Not every partner in your firm needs to be licensed, but there does need to be an understanding that a particular individual is the go-to person for information pertaining to financial services. This may be challenging, especially for senior partners who have been providing casual financial advice to clients over the years.
"Now, all of a sudden, old timers are like, 'Why do we have to change?'" Johnson Jones said. "They were giving advice in a much more generic sense and they weren't advertising it. When they start what regulators call 'holding themselves out' and make that a known part of the services they offer to clients, I think that's when they cross the line where it's no longer incidental."
As a result, more firms are registering as investment advisors. If they don't, however, it's important that partners understand that there is a leader in place to coordinate the firm's financial services.
"The most critical thing is to have someone who's designated as the leader of the practice and someone who's going to dedicate themselves full-time," Plante Moran's Palmer said. "I think a number of CPA firms take a tax partner or someone and say, 'Gee, outside of tax season, why don't you see if we can try to build a practice in this area?' I don't think that works.
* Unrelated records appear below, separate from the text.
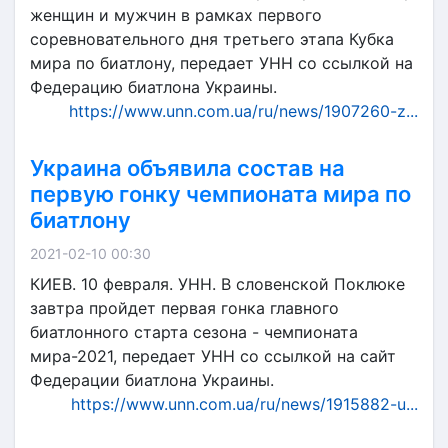
женщин и мужчин в рамках первого
соревновательного дня третьего этапа Кубка
мира по биатлону, передает УНН со ссылкой на
Федерацию биатлона Украины.
https://www.unn.com.ua/ru/news/1907260-z...
Украина объявила состав на
первую гонку чемпионата мира по
биатлону
2021-02-10 00:30
КИЕВ. 10 февраля. УНН. В словенской Поклюке
завтра пройдет первая гонка главного
биатлонного старта сезона - чемпионата
мира-2021, передает УНН со ссылкой на сайт
Федерации биатлона Украины.
https://www.unn.com.ua/ru/news/1915882-u...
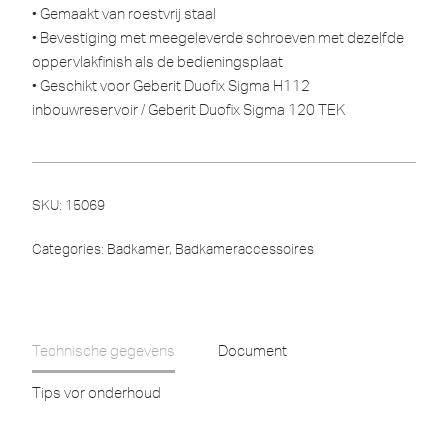
• Gemaakt van roestvrij staal
• Bevestiging met meegeleverde schroeven met dezelfde
oppervlakfinish als de bedieningsplaat
• Geschikt voor Geberit Duofix Sigma H112
inbouwreservoir / Geberit Duofix Sigma 120 TEK
SKU:
15069
Categories:
Badkamer
,
Badkameraccessoires
Technische gegevens
Document
Tips vor onderhoud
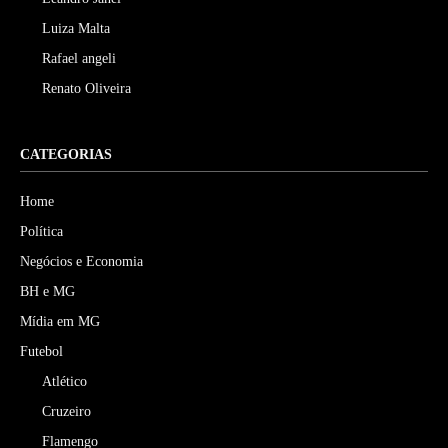
Luiza Malta
Rafael angeli
Renato Oliveira
CATEGORIAS
Home
Política
Negócios e Economia
BH e MG
Mídia em MG
Futebol
Atlético
Cruzeiro
Flamengo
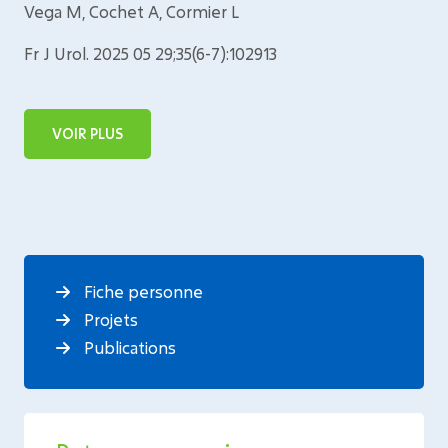
Vega M, Cochet A, Cormier L
Fr J Urol. 2025 05 29;35(6-7):102913
VOIR PLUS
Fiche personne
Projets
Publications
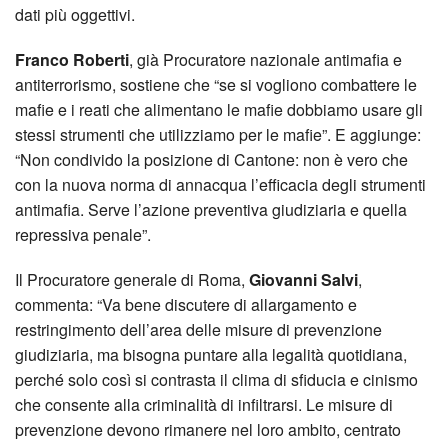
dati più oggettivi.
Franco Roberti
, già Procuratore nazionale antimafia e
antiterrorismo, sostiene che “se si vogliono combattere le
mafie e i reati che alimentano le mafie dobbiamo usare gli
stessi strumenti che utilizziamo per le mafie”. E aggiunge:
“Non condivido la posizione di Cantone: non è vero che
con la nuova norma di annacqua l’efficacia degli strumenti
antimafia. Serve l’azione preventiva giudiziaria e quella
repressiva penale”.
Il Procuratore generale di Roma,
Giovanni Salvi
,
commenta: “Va bene discutere di allargamento e
restringimento dell’area delle misure di prevenzione
giudiziaria, ma bisogna puntare alla legalità quotidiana,
perché solo così si contrasta il clima di sfiducia e cinismo
che consente alla criminalità di infiltrarsi. Le misure di
prevenzione devono rimanere nel loro ambito, centrato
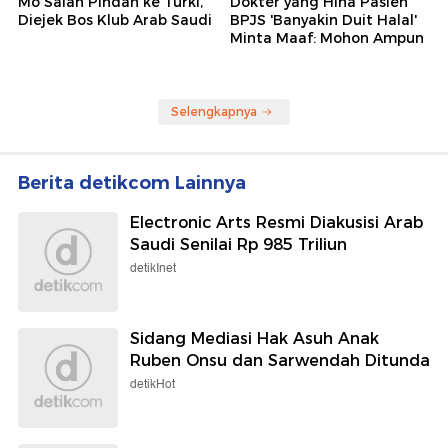
Mo Salah Pindah ke Turki,
Dokter yang Hina Pasien
Diejek Bos Klub Arab Saudi
BPJS 'Banyakin Duit Halal'
Minta Maaf: Mohon Ampun
Selengkapnya
Berita detikcom Lainnya
Electronic Arts Resmi Diakusisi Arab
Saudi Senilai Rp 985 Triliun
detikInet
Sidang Mediasi Hak Asuh Anak
Ruben Onsu dan Sarwendah Ditunda
detikHot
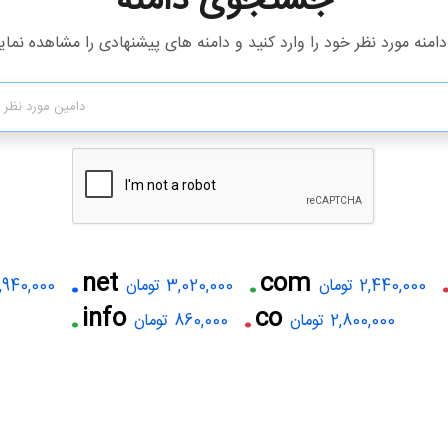
جستجوی دامنه
دامنه مورد نظر خود را وارد کنید و دامنه های پیشنهادی را مشاهده نمای
.
.
net
com
2,440,000 تومان
3,020,000 تومان
1,940,000 توما
.
.
info
co
2,800,000 تومان
860,000 تومان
I think it needs to be someone who's dedicated to it full time."
Robert A. Mathers, JD, CPA/PFS and chief executive of Madison, Wis.-based Clifton Gunderson Financial Services, agreed. From 2000 to 2005, Clifton Gunderson grew from no assets under management and advisement to approximately $600 million, about $1.5 million in insurance commissions, $250,000 in brokerage commissions and about $500,000 from financial-planning services from subsidiaries, Mathers said.
In January 2006, Mathers went from being national tax practitioner for the firm, to taking on full-time management responsibility of the company's subsidiaries. The firm has since created its own independent broker/dealer.
"Most tax practitioners treat financial planning like an offshoot of tax services, and it's so much more than that," he said. "If I were starting a financial-planning practice, I would either get a partner or a senior manager going full-time, or I would affiliate with a solicitor. You need somebody who knows what they are doing, that wakes up in the morning thinking about it."